Re: [PATCH] of: cache phandle nodes to decrease cost of of_find_node_by_phandle()

From: Rob Herring
Date: Thu Feb 01 2018 - 09:24:29 EST


On Wed, Jan 31, 2018 at 3:43 PM, Frank Rowand <frowand.list@xxxxxxxxx> wrote:
> On 01/31/18 12:05, frowand.list@xxxxxxxxx wrote:
>> From: Frank Rowand <frank.rowand@xxxxxxxx>
>>
>> Create a cache of the nodes that contain a phandle property. Use this
>> cache to find the node for a given phandle value instead of scanning
>> the devicetree to find the node. If the phandle value is not found
>> in the cache, of_find_node_by_phandle() will fall back to the tree
>> scan algorithm.
>>
>> The cache is initialized in of_core_init().
>>
>> The cache is freed via a late_initcall_sync().
>>
>> Signed-off-by: Frank Rowand <frank.rowand@xxxxxxxx>
>> ---
>>
>> Some of_find_by_phandle() calls may occur before the cache is
>> initialized or after it is freed. For example, for the qualcomm
>> qcom-apq8074-dragonboard, 11 calls occur before the initialization
>> and 80 occur after the cache is freed (out of 516 total calls.)
>>
>>
>> drivers/of/base.c | 85 ++++++++++++++++++++++++++++++++++++++++++++++---
>> drivers/of/of_private.h | 5 +++
>> drivers/of/resolver.c | 21 ------------
>> 3 files changed, 86 insertions(+), 25 deletions(-)
>
> Some observations....
>
> The size of the cache for a normal device tree would be a couple of
> words of overhead for the cache, plus one pointer per devicetree node
> that contains a phandle property. This will be less space than
> would be used by adding a hash field to each device node. It is
> also less space than was used by the older algorithm (long gone)
> that added a linked list through the nodes that contained a
> phandle property.
>
> This is assuming that the values of the phandle properties are
> the default ones created by the dtc compiler. In the case
> where a very large phandle property value is hand-coded in
> a devicetree source, the size of the cache is capped at one
> entry per node. In this case, a little bit of space will be
> wasted -- but this is just a sanity fallback, it should not
> be encountered, and can be fixed by fixing the devicetree
> source.

I don't think we should rely on how dtc allocates phandles. dtc is not
the only source of DeviceTrees. If we could do that, then lets make
them have some known flag in the upper byte so we have some hint for
phandle values. 2^24 phandles should be enough for anyone.TM

Your cache size is also going to balloon if the dtb was built with
'-@'. Since you walk the tree for every phandle, it is conceivable
that you could make things slower.

Freeing after boot is nice, but if someone has lots of modules or
large overlays, this doesn't help them at all.

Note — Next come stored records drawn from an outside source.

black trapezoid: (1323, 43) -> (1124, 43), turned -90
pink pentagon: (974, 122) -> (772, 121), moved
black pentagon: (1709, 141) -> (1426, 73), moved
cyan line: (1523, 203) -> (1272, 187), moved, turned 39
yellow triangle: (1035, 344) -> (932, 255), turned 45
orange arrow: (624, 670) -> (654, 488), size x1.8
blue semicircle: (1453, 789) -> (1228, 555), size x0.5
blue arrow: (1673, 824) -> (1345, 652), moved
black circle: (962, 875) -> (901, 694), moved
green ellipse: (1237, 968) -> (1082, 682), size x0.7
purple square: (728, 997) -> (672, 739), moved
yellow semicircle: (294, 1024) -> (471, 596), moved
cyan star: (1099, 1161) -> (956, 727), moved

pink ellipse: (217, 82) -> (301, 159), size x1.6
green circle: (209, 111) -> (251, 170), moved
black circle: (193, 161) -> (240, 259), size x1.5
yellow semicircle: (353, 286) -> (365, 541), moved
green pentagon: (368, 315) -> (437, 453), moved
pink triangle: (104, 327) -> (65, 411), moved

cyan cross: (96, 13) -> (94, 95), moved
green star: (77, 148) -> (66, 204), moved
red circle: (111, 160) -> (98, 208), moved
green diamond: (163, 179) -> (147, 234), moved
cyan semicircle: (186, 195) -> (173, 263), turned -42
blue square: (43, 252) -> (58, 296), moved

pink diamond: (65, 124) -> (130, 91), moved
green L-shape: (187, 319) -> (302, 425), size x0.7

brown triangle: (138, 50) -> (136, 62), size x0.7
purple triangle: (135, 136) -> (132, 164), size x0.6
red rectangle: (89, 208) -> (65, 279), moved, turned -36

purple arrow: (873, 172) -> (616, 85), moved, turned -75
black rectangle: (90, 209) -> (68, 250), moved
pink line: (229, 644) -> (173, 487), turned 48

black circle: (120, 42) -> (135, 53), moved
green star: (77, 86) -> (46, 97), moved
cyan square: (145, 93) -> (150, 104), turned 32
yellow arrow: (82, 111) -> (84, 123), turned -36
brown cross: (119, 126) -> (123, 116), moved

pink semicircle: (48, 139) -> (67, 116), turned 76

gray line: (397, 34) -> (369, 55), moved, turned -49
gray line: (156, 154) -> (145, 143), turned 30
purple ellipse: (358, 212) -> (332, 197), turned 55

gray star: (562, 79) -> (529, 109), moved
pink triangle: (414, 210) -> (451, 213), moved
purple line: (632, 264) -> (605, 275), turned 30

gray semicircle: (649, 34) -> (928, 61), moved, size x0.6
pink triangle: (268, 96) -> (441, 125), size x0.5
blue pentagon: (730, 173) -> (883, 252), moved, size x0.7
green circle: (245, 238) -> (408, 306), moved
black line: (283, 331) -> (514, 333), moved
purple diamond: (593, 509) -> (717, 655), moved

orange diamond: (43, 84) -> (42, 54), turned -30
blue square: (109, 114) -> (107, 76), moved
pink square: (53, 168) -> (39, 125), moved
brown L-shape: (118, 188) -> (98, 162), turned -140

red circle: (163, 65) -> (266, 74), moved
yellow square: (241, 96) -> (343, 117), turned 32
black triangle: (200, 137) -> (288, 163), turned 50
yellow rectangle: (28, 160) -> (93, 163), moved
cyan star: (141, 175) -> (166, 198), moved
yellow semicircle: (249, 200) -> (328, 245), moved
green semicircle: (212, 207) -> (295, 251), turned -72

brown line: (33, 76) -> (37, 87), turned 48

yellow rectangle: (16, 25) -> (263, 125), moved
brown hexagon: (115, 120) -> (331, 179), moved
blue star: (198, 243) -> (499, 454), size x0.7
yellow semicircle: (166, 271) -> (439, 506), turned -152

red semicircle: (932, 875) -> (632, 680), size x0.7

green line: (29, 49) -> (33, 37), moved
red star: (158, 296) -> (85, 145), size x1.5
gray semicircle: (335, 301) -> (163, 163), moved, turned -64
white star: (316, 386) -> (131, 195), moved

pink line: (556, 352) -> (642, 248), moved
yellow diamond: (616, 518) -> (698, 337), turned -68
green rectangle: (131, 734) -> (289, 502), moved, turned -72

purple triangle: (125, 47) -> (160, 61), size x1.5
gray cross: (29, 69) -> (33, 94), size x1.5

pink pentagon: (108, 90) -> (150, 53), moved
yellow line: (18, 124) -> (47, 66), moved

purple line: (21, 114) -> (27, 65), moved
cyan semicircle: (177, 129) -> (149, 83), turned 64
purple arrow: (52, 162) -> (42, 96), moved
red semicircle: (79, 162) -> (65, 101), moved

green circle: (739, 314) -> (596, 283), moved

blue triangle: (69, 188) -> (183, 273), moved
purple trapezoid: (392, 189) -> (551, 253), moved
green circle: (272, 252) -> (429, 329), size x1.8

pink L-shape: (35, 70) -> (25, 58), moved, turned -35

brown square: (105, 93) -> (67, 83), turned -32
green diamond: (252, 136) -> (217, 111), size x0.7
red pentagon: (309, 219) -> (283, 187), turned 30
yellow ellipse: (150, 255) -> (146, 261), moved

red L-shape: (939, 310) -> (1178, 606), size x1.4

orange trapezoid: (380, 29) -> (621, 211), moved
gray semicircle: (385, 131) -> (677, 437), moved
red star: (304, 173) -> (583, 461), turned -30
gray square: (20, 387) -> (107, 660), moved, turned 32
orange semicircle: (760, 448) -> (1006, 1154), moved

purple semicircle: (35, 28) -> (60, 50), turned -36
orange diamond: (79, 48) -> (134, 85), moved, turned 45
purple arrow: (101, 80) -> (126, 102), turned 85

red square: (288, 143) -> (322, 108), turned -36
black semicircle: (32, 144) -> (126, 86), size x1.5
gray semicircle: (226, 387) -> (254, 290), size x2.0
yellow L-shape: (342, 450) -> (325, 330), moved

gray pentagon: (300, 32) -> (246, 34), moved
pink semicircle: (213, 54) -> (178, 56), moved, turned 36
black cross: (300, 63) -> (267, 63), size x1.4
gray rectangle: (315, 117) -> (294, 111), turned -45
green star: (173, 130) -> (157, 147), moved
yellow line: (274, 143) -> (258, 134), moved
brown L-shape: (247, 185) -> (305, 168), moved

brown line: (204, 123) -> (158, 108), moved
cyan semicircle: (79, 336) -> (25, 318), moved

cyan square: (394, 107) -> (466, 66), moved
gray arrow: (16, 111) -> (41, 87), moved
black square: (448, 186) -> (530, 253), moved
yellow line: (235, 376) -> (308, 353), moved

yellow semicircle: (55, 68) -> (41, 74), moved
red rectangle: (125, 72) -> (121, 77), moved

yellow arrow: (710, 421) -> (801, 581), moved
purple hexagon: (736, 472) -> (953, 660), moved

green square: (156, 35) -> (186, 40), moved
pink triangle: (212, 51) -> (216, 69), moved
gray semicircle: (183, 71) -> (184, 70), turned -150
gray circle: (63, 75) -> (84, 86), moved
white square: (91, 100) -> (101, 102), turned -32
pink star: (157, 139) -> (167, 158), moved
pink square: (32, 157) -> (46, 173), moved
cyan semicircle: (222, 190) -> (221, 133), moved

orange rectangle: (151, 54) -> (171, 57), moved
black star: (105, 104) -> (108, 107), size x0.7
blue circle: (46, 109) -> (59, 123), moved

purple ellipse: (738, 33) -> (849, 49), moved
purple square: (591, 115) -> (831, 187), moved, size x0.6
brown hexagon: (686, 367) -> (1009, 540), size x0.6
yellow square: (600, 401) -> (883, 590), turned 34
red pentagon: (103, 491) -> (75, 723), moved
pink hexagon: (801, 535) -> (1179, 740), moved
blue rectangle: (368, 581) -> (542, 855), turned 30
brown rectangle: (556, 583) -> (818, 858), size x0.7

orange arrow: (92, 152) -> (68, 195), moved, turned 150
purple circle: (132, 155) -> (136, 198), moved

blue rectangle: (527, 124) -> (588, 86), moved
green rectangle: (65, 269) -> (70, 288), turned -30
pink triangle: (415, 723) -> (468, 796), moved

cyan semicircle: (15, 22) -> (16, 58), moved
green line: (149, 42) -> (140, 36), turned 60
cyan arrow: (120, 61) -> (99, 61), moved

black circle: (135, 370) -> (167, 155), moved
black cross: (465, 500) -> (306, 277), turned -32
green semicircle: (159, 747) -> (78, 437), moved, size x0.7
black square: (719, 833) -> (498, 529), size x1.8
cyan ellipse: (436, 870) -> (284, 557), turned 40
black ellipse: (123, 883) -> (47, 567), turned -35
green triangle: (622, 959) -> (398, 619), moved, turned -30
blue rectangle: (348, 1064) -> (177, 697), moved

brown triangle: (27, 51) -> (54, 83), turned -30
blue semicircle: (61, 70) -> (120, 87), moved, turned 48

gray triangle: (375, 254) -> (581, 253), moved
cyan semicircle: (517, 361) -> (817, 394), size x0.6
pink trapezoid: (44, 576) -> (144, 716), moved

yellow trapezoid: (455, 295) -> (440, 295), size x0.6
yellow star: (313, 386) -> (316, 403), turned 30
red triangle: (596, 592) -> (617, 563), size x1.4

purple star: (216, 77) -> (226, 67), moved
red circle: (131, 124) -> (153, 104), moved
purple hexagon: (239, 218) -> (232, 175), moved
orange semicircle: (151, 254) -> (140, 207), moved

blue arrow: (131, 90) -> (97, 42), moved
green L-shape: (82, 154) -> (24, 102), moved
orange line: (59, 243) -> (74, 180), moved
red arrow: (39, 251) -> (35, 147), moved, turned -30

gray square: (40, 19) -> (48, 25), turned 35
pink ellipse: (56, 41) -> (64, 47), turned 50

There's still more tweaks we could do with a cache based (i.e. can
miss) approach. We could have an access count or some most recently
used list to avoid evicting frequently accessed phandles (your data
tends to indicate that would help). We could have cache sets. And so
far, no one has explained why a bigger cache got slower.

Or we could do something decentralized and make the frequent callers
cache their phandles.

Rob